* Action item *
For the material that follows, state how many lines contain the word "each", and add nothing.

* Input data *
=====

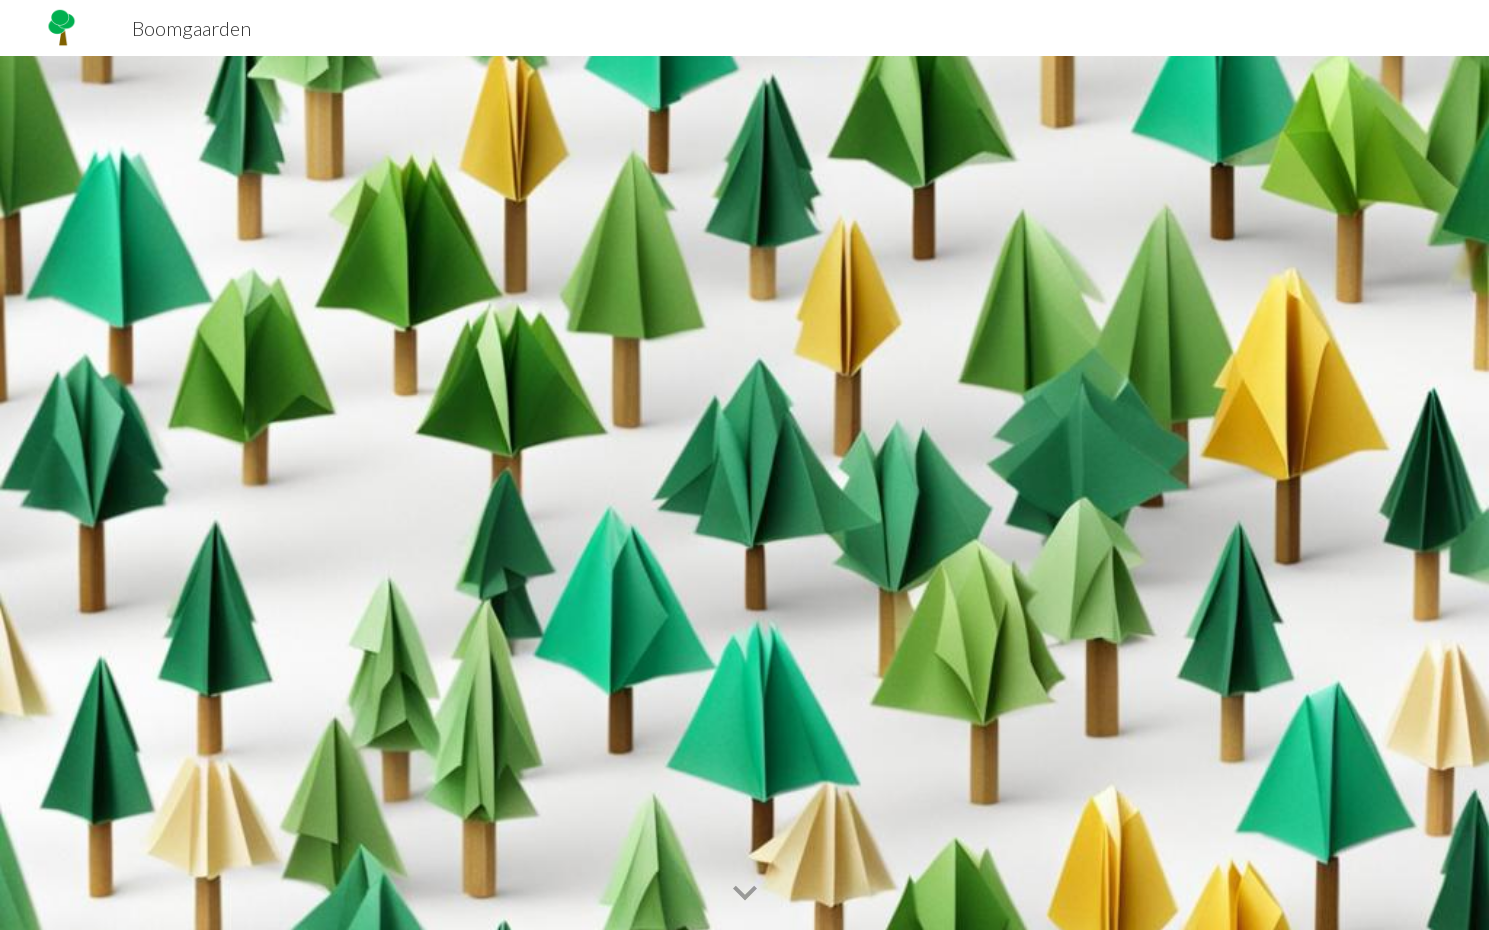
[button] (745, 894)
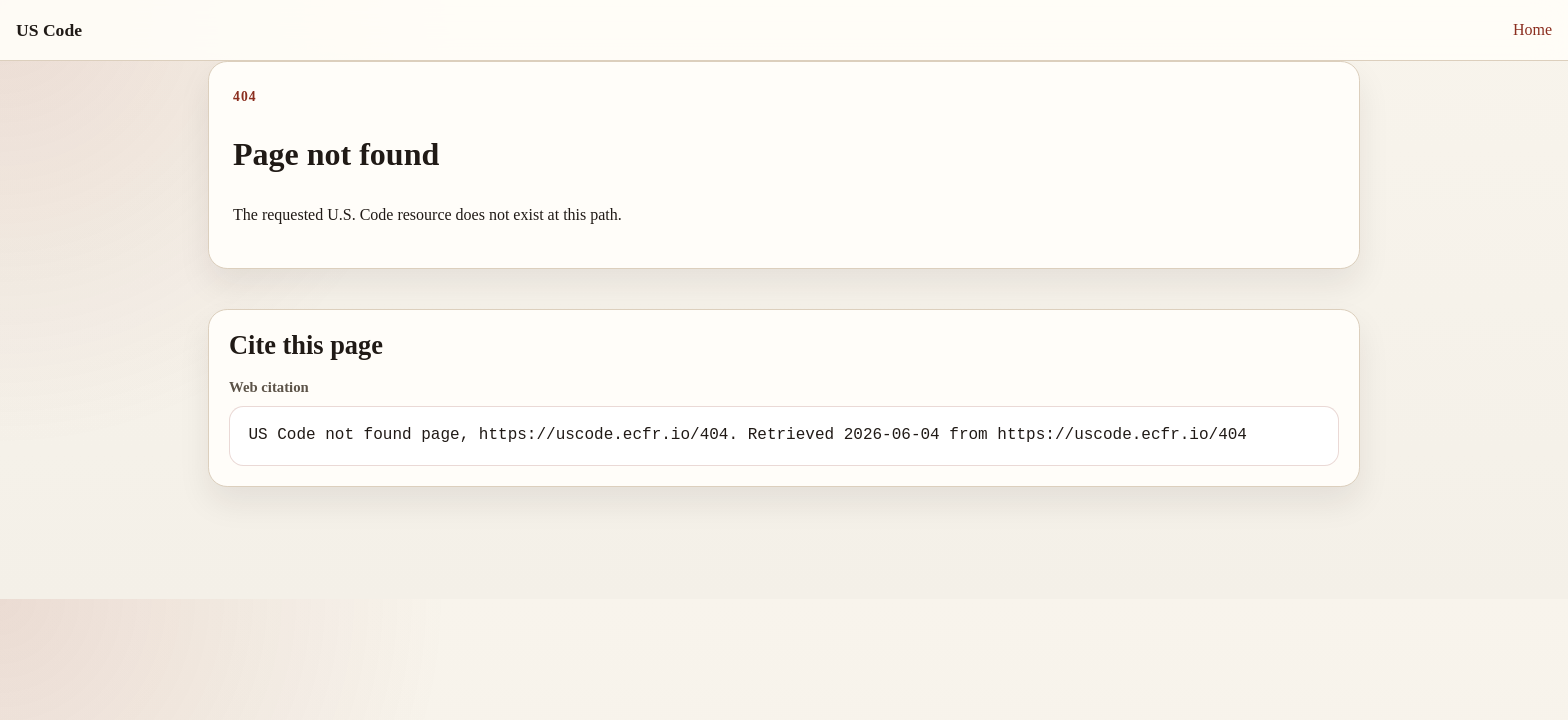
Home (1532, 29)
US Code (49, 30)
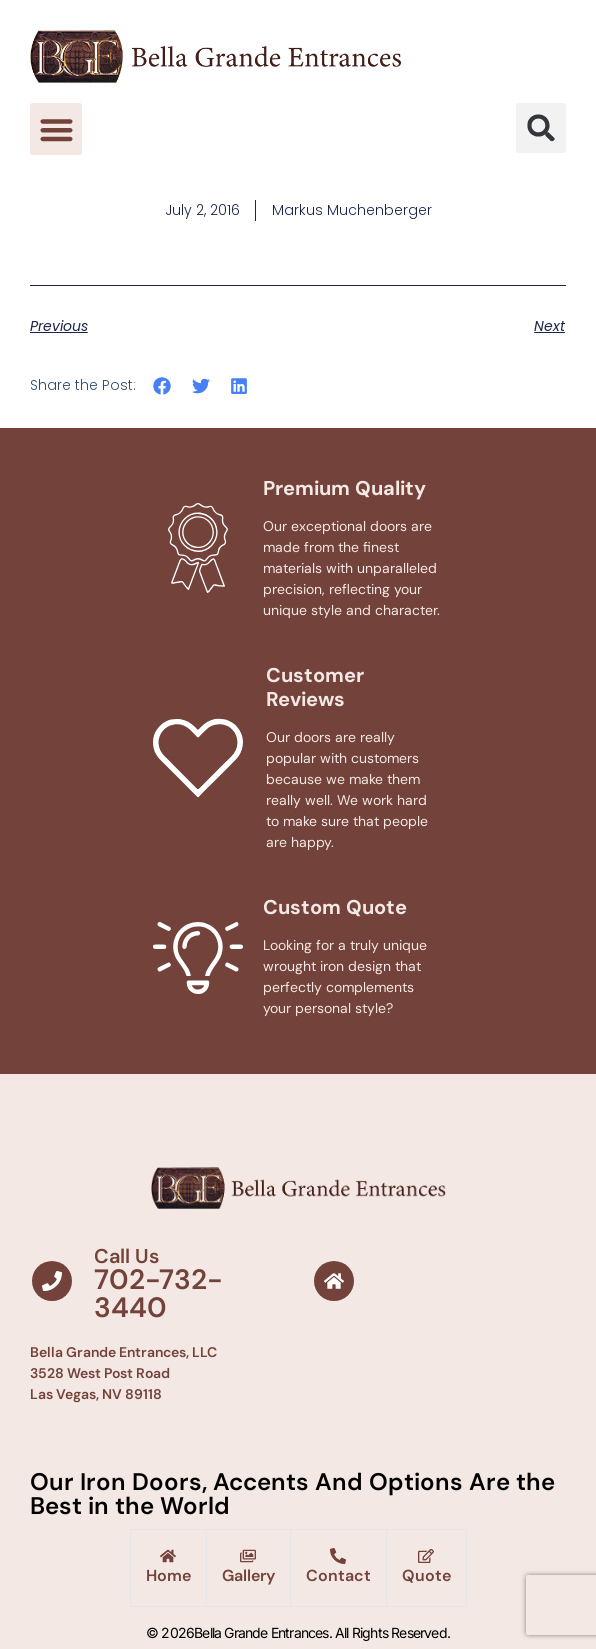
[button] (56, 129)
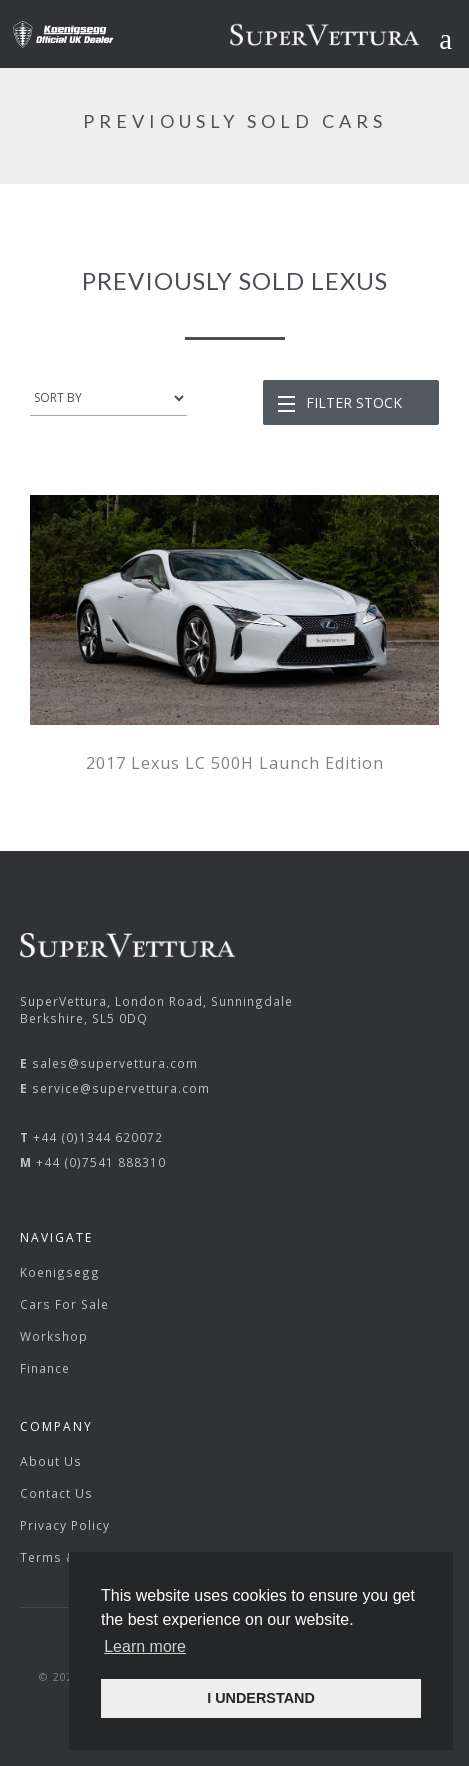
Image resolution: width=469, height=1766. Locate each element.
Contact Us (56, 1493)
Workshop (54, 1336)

=====

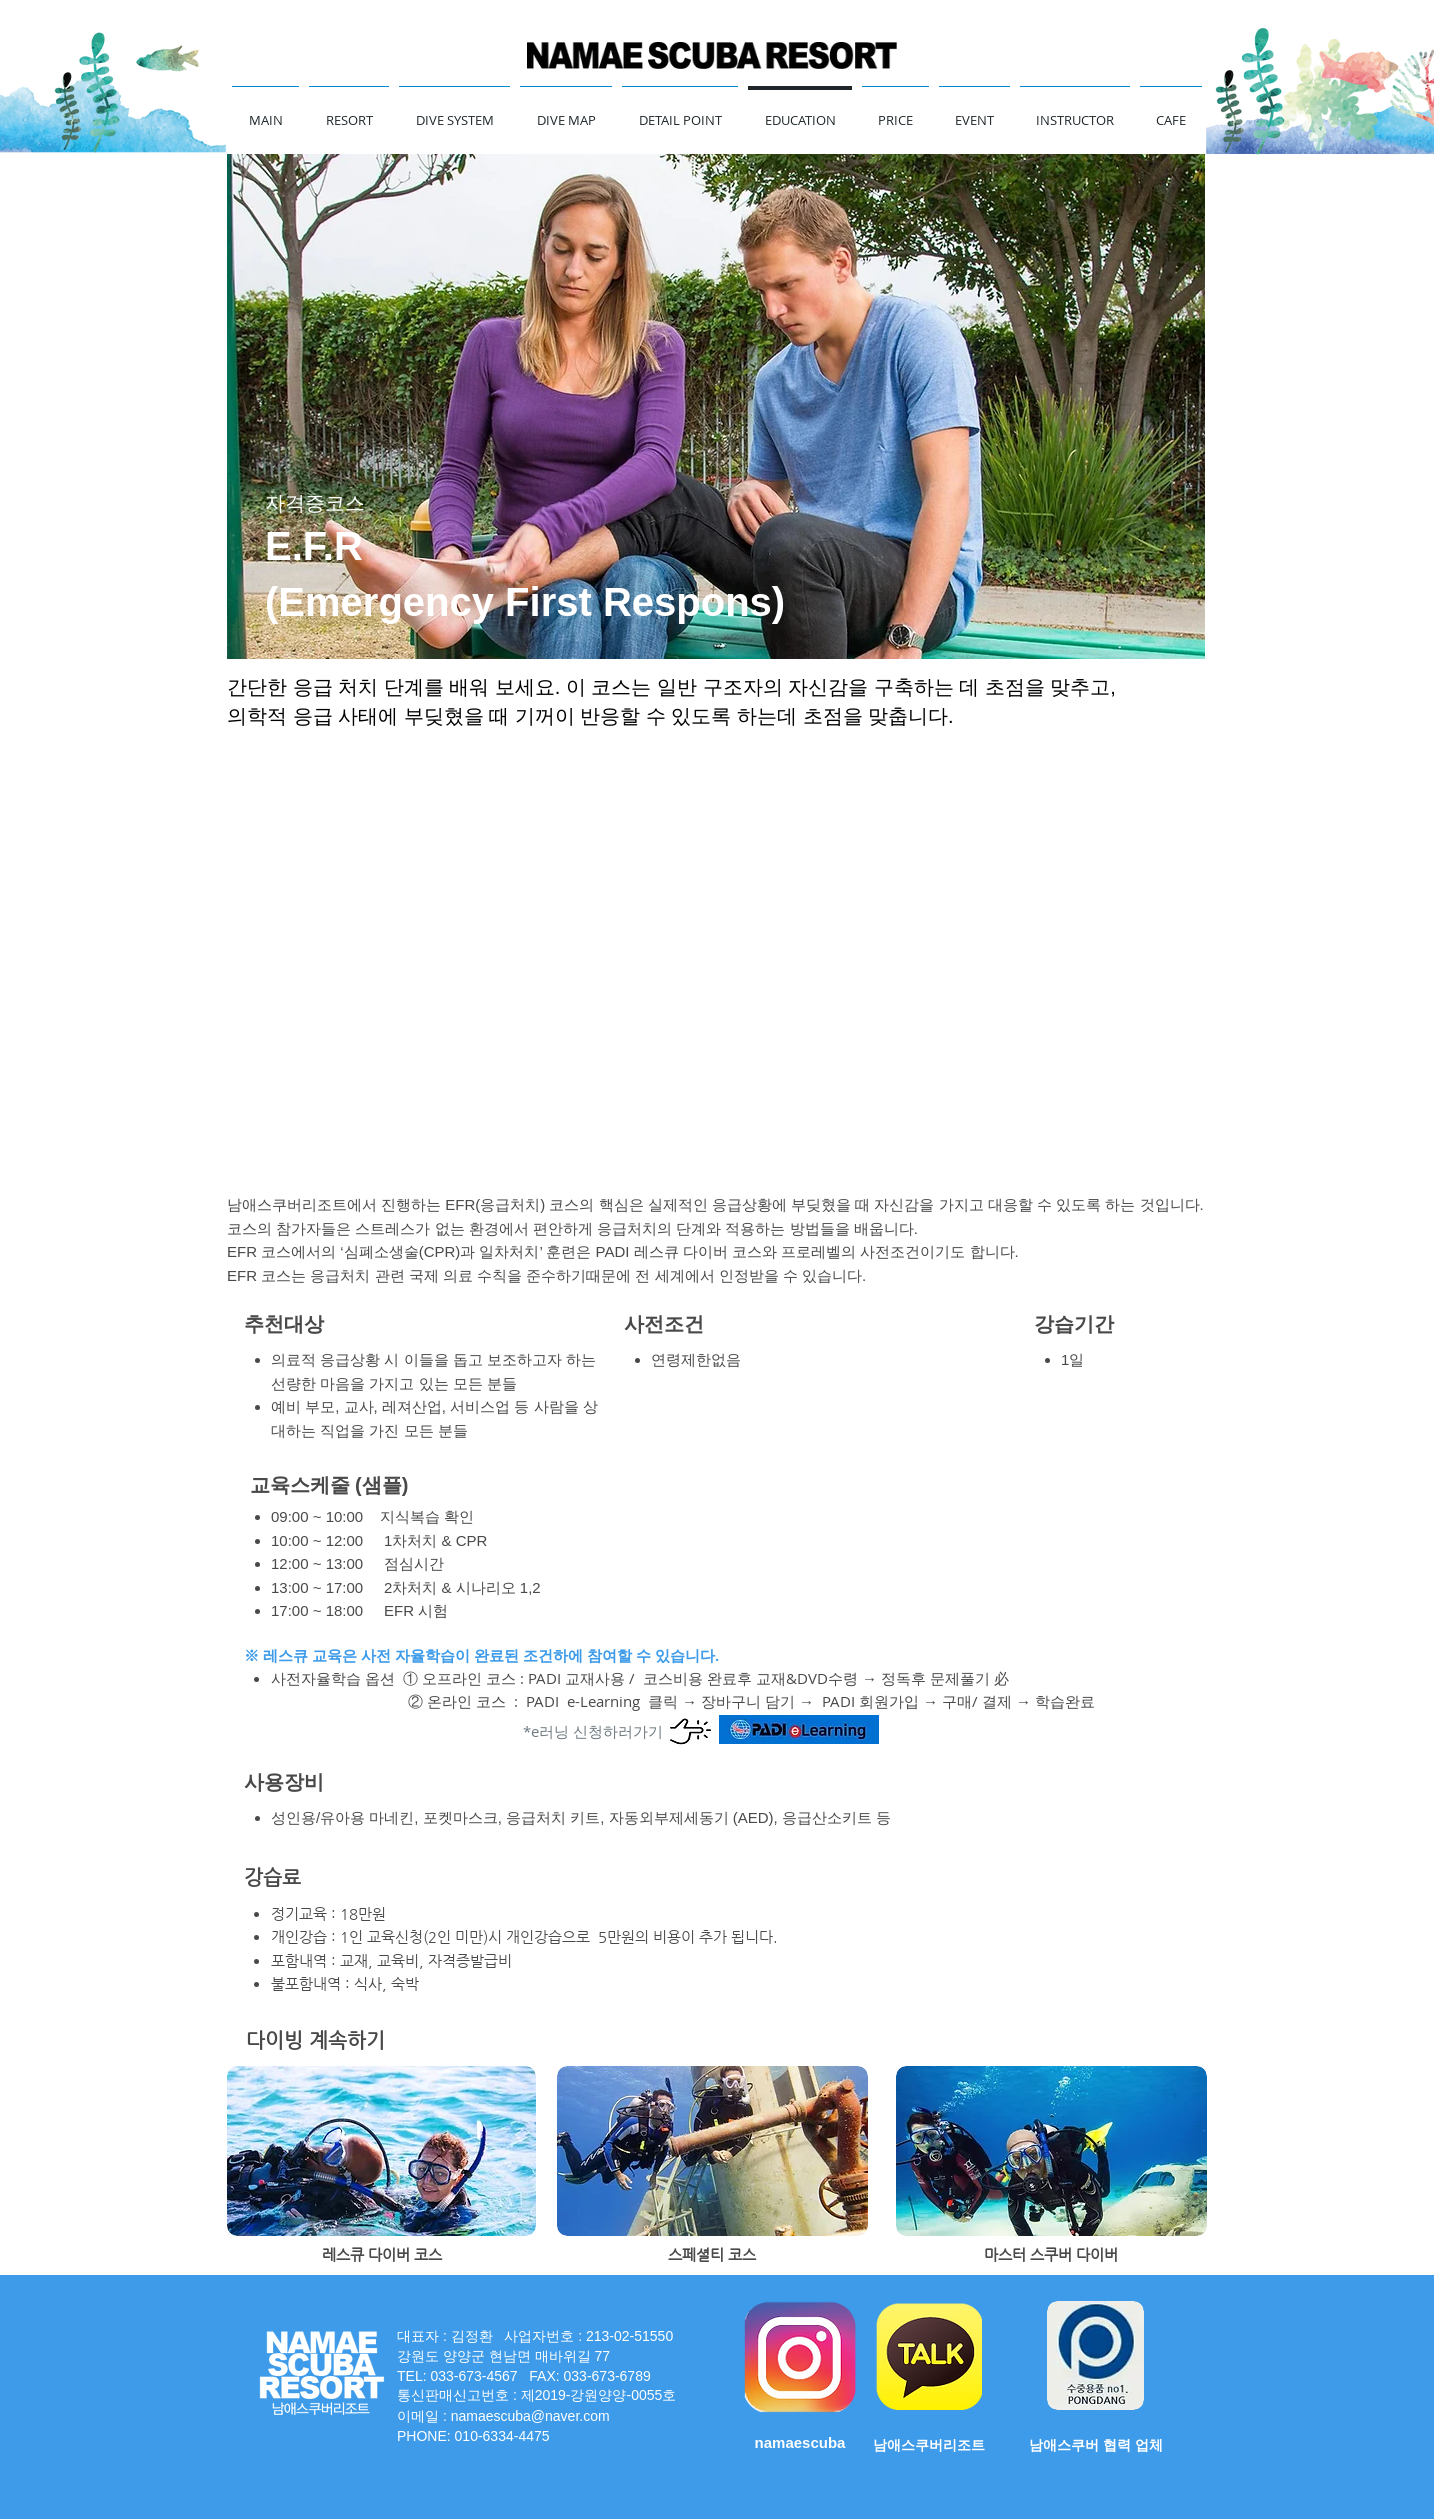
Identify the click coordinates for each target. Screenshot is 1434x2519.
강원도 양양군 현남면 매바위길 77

=====

* Exercise response *
2